Approaches to Analysis of Chromosome Conformation Capture Data

Approaches to Analysis of Chromosome Conformation Capture Data PDF Author: Joachim Wolff
Publisher:
ISBN:
Category :
Languages : en
Pages :

Get Book Here

Book Description

Approaches to Analysis of Chromosome Conformation Capture Data

Approaches to Analysis of Chromosome Conformation Capture Data PDF Author: Joachim Wolff
Publisher:
ISBN:
Category :
Languages : en
Pages :

Get Book Here

Book Description


Computational Approaches for the Analysis of Chromosome Conformation Capture Data and Their Application to Study Long-Range Gene Regulation

Computational Approaches for the Analysis of Chromosome Conformation Capture Data and Their Application to Study Long-Range Gene Regulation PDF Author: Bryan R. Lajoie
Publisher:
ISBN:
Category :
Languages : en
Pages : 680

Get Book Here

Book Description


Hi-C Data Analysis

Hi-C Data Analysis PDF Author: Silvio Bicciato
Publisher: Humana
ISBN: 9781071613924
Category : Science
Languages : en
Pages : 0

Get Book Here

Book Description
This volume details a comprehensive set of methods and tools for Hi-C data processing, analysis, and interpretation.
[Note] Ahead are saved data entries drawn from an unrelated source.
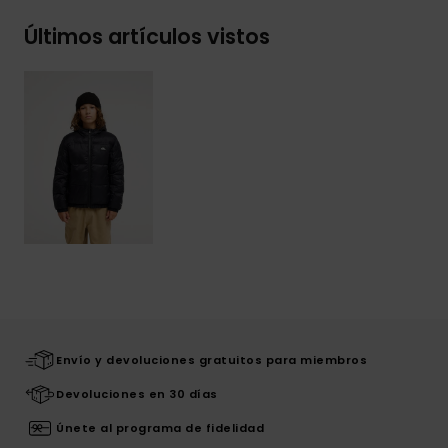
Últimos artículos vistos
Envío y devoluciones gratuitos para miembros
Devoluciones en 30 días
Únete al programa de fidelidad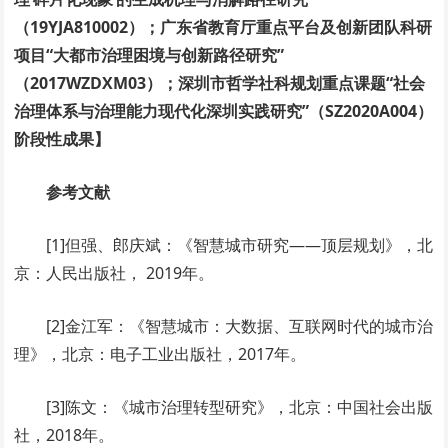
（19YJA810002）；广东省教育厅重点平台及创新团队科研
项目“大都市治理困境与创新路径研究”
（2017WZDXM03）；深圳市哲学社科规划重点课题“社会
治理体系与治理能力现代化深圳实践研究”（SZ2020A004）
阶段性成果】
参考文献
[1]但强、郎庆斌：《智慧城市研究——顶层规划》，北
京：人民出版社， 2019年。
[2]金江军：《智慧城市：大数据、互联网时代的城市治
理》，北京：电子工业出版社，2017年。
[3]陈文：《城市治理转型研究》，北京：中国社会出版
社，2018年。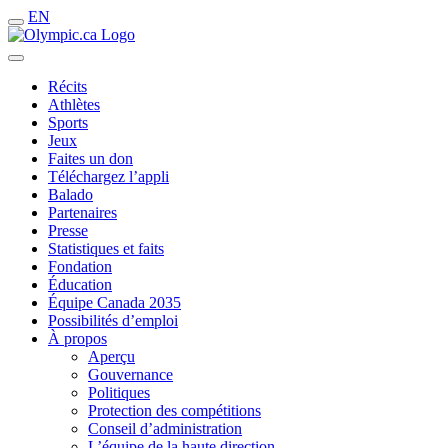
EN
Récits
Athlètes
Sports
Jeux
Faites un don
Téléchargez l’appli
Balado
Partenaires
Presse
Statistiques et faits
Fondation
Éducation
Équipe Canada 2035
Possibilités d’emploi
À propos
Aperçu
Gouvernance
Politiques
Protection des compétitions
Conseil d’administration
L’équipe de la haute direction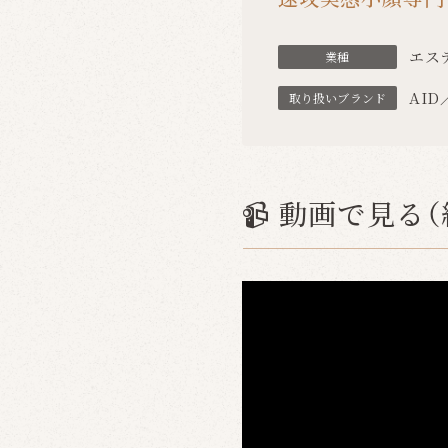
エス
業種
AID／
取り扱いブランド
📹 動画で見る（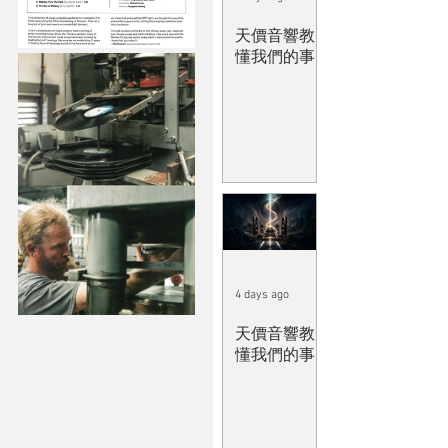
天價音響教
懂我們的事
4 days ago
天價音響教
懂我們的事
Chapters cover applications of Hi-C to address a variety of biological problems, with a specific focus on state-of-the-art computational procedures adopted for the data analysis. Written in the highly successful Methods in Molecular Biology series format, chapters include introductions to their respective topics, lists of the necessary materials and reagents, step-by-step, readily reproducible laboratory protocols, and tips on troubleshooting and avoiding known pitfalls. Authoritative and cutting-edge, Hi-C Data Analysis: Methods and Protocols aims to help computational and molecular biologists working in the field of chromatin 3D architecture and transcription regulation.

STATISTICAL ANALYSIS OF CHROMOSOME CONFORMATION DATA AND OTHER OMIC DATA.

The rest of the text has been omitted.